TASK STATEMENT: What is needed here is an exact repetition of the records below, beginning at the line that has "46,350.00 €." and stopping after the line that has "جستجو پیشرفته".

● ● ● ● ●

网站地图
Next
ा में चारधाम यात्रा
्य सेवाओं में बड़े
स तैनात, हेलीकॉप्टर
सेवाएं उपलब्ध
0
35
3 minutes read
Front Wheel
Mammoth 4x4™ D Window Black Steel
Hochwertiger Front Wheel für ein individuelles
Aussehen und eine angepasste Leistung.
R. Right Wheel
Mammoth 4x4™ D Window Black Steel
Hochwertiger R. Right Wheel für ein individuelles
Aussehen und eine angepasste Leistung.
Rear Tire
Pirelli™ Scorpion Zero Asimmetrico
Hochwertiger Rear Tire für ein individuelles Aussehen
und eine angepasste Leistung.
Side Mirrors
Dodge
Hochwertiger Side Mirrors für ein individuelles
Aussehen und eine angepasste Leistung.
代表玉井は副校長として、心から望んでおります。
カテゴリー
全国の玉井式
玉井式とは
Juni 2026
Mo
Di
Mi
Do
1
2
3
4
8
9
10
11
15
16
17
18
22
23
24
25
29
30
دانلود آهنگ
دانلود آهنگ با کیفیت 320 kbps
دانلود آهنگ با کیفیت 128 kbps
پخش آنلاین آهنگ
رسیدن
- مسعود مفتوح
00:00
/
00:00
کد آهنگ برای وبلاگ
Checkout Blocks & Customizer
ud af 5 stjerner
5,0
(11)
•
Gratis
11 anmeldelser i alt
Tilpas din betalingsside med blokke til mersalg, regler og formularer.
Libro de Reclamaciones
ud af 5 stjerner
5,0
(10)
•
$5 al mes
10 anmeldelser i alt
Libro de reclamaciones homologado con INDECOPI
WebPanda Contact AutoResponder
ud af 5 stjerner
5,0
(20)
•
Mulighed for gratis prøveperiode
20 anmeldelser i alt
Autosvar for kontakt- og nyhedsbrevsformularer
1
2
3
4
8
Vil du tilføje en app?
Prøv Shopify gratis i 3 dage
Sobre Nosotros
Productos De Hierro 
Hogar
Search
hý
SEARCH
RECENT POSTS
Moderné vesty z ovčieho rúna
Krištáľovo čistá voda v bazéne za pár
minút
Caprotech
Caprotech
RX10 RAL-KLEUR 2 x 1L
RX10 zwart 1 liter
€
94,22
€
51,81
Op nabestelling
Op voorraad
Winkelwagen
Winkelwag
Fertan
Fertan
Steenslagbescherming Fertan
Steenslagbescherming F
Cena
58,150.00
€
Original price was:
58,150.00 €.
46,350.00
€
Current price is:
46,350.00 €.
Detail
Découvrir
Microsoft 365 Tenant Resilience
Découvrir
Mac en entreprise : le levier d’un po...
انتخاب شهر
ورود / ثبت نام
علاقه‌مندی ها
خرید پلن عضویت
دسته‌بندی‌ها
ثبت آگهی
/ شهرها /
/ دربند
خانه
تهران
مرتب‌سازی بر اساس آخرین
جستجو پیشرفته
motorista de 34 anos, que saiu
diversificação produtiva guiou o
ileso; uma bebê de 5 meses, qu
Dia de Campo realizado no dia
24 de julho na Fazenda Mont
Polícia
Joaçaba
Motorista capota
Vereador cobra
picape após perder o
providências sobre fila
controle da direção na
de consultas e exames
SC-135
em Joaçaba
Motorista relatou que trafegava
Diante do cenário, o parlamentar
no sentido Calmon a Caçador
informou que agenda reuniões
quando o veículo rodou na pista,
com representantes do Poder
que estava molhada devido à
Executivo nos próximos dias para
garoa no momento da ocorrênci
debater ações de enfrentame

● ● ● ● ●

EXPECTED ANSWER:
46,350.00 €.
Detail
Découvrir
Microsoft 365 Tenant Resilience
Découvrir
Mac en entreprise : le levier d’un po...
انتخاب شهر
ورود / ثبت نام
علاقه‌مندی ها
خرید پلن عضویت
دسته‌بندی‌ها
ثبت آگهی
/ شهرها /
/ دربند
خانه
تهران
مرتب‌سازی بر اساس آخرین
جستجو پیشرفته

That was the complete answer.